Dress for the weather. If you want to stay cool and save on your American Electric Power bill then you can explore other ways of staying cool other than relying solely on your AC. Some ways to stay cool are wearing loose clothing, utilizing your ceiling fan, and staying hydrated. If you are going to be outdoors staying cool requires proper clothing. This means no shorts, no tank tops, and definitely no sagging T-shirts or sweatshirts. A proper cotton shirt, shorts, and pants should be worn at all times when staying outside. Avoid drying out your body in the sun. Keeping out of the sun is one of the simplest yet effective ways to stay cool in summer.
Blackout curtains can be of great help here. They block the sunlight and keep your place darker. This will reduce the need for your air conditioner. As the AC works less and for shorter periods of time, the numbers on your electricity bill will also go down.
Ceiling fans are environmentally friendly and they can you feel as if the temperature is up to 10 degrees lower. Not to mention that they use much less electric energy than an air conditioning system.

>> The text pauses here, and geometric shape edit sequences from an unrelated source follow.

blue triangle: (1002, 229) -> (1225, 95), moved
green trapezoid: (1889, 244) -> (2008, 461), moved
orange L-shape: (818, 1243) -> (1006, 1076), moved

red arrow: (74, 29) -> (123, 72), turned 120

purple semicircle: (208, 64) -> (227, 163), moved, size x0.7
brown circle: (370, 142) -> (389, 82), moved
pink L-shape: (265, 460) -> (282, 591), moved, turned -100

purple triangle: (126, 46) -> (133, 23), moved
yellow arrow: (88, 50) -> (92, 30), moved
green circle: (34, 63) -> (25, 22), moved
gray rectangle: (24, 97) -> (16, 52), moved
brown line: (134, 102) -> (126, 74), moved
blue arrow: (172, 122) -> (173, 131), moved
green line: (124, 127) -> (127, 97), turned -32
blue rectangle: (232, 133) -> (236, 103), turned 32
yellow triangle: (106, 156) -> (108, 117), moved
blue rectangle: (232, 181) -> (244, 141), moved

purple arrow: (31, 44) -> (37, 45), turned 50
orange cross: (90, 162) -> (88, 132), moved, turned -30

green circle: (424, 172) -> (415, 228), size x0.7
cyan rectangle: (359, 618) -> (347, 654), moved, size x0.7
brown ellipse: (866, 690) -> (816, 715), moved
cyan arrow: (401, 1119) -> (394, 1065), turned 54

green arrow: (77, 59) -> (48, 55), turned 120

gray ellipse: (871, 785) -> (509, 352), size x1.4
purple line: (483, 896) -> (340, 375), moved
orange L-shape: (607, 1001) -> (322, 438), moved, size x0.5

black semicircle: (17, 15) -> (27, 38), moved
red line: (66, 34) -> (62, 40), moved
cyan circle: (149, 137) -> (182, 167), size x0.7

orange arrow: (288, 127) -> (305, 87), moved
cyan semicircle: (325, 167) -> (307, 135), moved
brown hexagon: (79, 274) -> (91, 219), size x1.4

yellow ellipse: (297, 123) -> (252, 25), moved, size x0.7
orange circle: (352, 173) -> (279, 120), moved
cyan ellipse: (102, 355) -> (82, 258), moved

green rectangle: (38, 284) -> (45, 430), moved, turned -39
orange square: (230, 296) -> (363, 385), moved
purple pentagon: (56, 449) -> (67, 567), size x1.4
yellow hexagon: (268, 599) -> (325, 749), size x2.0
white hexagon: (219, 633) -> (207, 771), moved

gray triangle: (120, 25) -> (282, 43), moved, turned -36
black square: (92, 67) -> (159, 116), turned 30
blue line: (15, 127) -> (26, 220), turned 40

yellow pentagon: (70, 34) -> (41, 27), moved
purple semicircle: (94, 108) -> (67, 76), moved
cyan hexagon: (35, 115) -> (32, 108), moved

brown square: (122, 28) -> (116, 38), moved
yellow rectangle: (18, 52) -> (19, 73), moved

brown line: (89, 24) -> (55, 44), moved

Last, don’t forget that you need to take enough water to stay cool and hydrated. This is especially important during hot summer days when you need to drink more water than usual. Your body is extremely efficient at regulating its temperature. But doing so requires a substantial amount of water. Becoming dehydrated is possible in the Summer, either inside or outside. The first symptom to look for is discolored, or even a lack of urine, followed by a headache. Heat-stroke can soon follow dehydration. Heatstroke is characterized by a body temperature of over 104F (40C). It is often accompanied by confusion, agitation, and even loss of consciousness. If someone stops sweating in very hot weather, they are probably on the way to heat stroke. While dehydration can be treated by a big increase in water, heatstroke is an emergency situation that requires medical intervention to reduce the body temperature before irreparable organ damage occurs.
The air conditioners are great and very helpful. Yet, as you can see, sometimes you need neither an air conditioner nor electricity to stay cool in summer. Hopefully, some of these ideas can help you lower the temperature and the energy consumption in your Ohio home.